In an article first published in July 1968 in New Left Review, Perry Anderson gave an analysis of a critical weakness of British intellectual culture. His diagnosis is remarkable and surprising. One of the key problems, Anderson argued, was that Britain has failed to make any contribution to the classical sociological tradition; moreover, this failure was indicative of a wider failure to be European and to be modern. Sociology, he suggested, was one of the great achievements of the ‘European bourgeoisie at the end of the nineteenth and twentieth centuries’. By contrast, British intellectual culture was marked by a lack: ‘why did Britain never produce either a Weber, a Durkheim, a Pareto or a Lenin, a Lukács, a Gramsci?’1

Today, while one could point out many weaknesses in British intellectual culture, few would argue that the lack of an indigenous sociological tradition is one of them. But whatever its strengths and weaknesses, something like Anderson’s analysis was certainly influential. From the 1970s onwards, social theory developed rapidly in British universities. Anthony Giddens, who had published a textbook on Marx, Weber and Durkheim,2 can be taken as indicative of this trend and was, for a time, a leading light. What was taken to be traditional British empiricism was rejected, and British social scientists read and reread the European sociological canon they should have been reading all along, rather than through the mediation of its American interpreters. Social theory rapidly  became something of a meta-discipline, effecting a radical transformation of not only sociology but also English, in the form of the emerging interdisciplinary field of cultural studies.

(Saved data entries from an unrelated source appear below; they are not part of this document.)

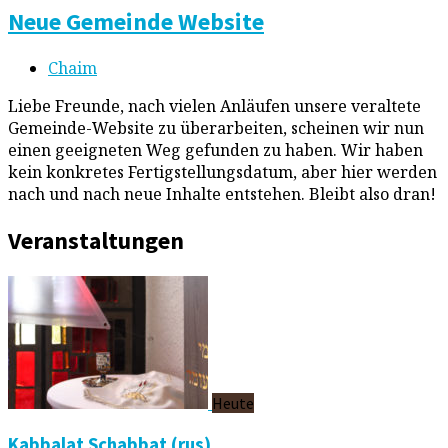
Neue Gemeinde Website
Chaim
Liebe Freunde, nach vielen Anläufen unsere veraltete
Gemeinde-Website zu überarbeiten, scheinen wir nun
einen geeigneten Weg gefunden zu haben. Wir haben
kein konkretes Fertigstellungsdatum, aber hier werden
nach und nach neue Inhalte entstehen. Bleibt also dran!
Veranstaltungen
Heute
Kabbalat Schabbat (rus)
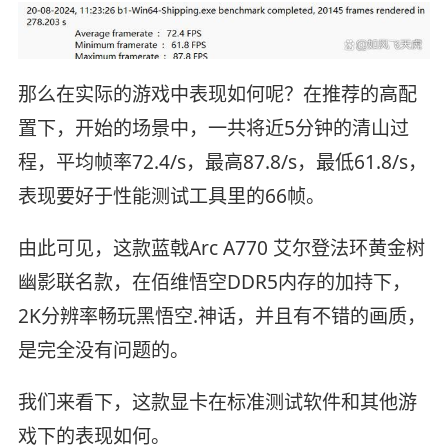
那么在实际的游戏中表现如何呢？在推荐的高配
置下，开始的场景中，一共将近5分钟的清山过
程，平均帧率72.4/s，最高87.8/s，最低61.8/s，
表现要好于性能测试工具里的66帧。
由此可见，这款蓝戟Arc A770 艾尔登法环黄金树
幽影联名款，在佰维悟空DDR5内存的加持下，
2K分辨率畅玩黑悟空.神话，并且有不错的画质，
是完全没有问题的。
我们来看下，这款显卡在标准测试软件和其他游
戏下的表现如何。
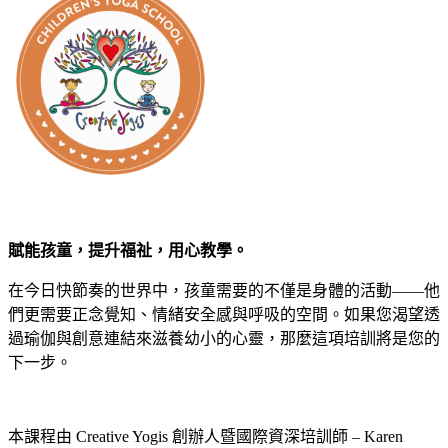
賦能孩童，提升福祉，用心教學。
在今日快節奏的世界中，孩童需要的不僅是身體的活動——他
們更需要正念覺知、情緒安全感與呼吸的空間。如果您渴望透
過瑜伽與創意連結來滋養幼小的心靈，那麼這項培訓將是您的
下一步。
本課程由 Creative Yogis 創辦人暨國際資深培訓師 – Karen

The political influence of social theory arguably reached its height in 1997 when Giddens himself proposed the Third Way as the project of New Labour. New Labour, in Giddens’s work, became a neo-Durkheimian project of moral renewal.3

But what was the new British social theory? How did it come to relate to ‘French social thought’? And why would the idea of the network come to be significant for its further transformation?

I begin with four observations. First, what came to be called social theory in Britain was largely devoid of any specific empirical content. The superstructure of social theory was not built on a base of empirical research, although it could make use of empirical examples, but only in so far as they illustrated more general theoretical claims. In this context, Marx’s interest in the reports of Her Majesty’s inspectors in Capital could be taken as of incidental importance to his thought. Weber’s concepts, such as rationalization and status, could be easily stripped of any relation to historical investigations of religion and economy, or the comparative analysis of culture. And the use of statistics by Émile Durkheim in Suicide was of much less importance than his methodological prescriptions, even if his use of statistics in practice did not necessarily follow the prescriptions laid down in Rules of Sociological Method.

The purification of theoretical analysis from empirical content was enormously powerful. It enabled social theorists to develop wide-ranging accounts of modernity and postmodernity. It established a clear hierarchy between the value of theoretical and empirical labour. It made it possible to blur the boundaries between the social sciences and philosophy in a particular way.

Foucault, for example, who had insisted on the importance of an attention to detail in Discipline and Punish, could be read as a social theorist of subjectification and power, whose treatment of historical materials was of no particular interest. His account of discipline could be taken to sum up a whole society and then criticized by those who thought that he had failed to give any account of, for example, consumption or the media. He, along with Bourdieu and Baudrillard, was added to the canon of European social theory. French social thought, which was believed to be intrinsically more theoretical than the indigenous product, as Anderson had argued, was vital to the reinvention of British sociology as a theoretically driven enterprise.


1. Perry Anderson, ‘Components of the National Culture’, New Left Review 50, July/August 1968, p. 10.

2. Anthony Giddens, Capitalism and Modern Social Theory, Cambridge University Press, Cambridge, 1971.

3. Anthony Giddens, The Third Way: The Renewal of Social Democracy, Polity Press, Cambridge, 1998.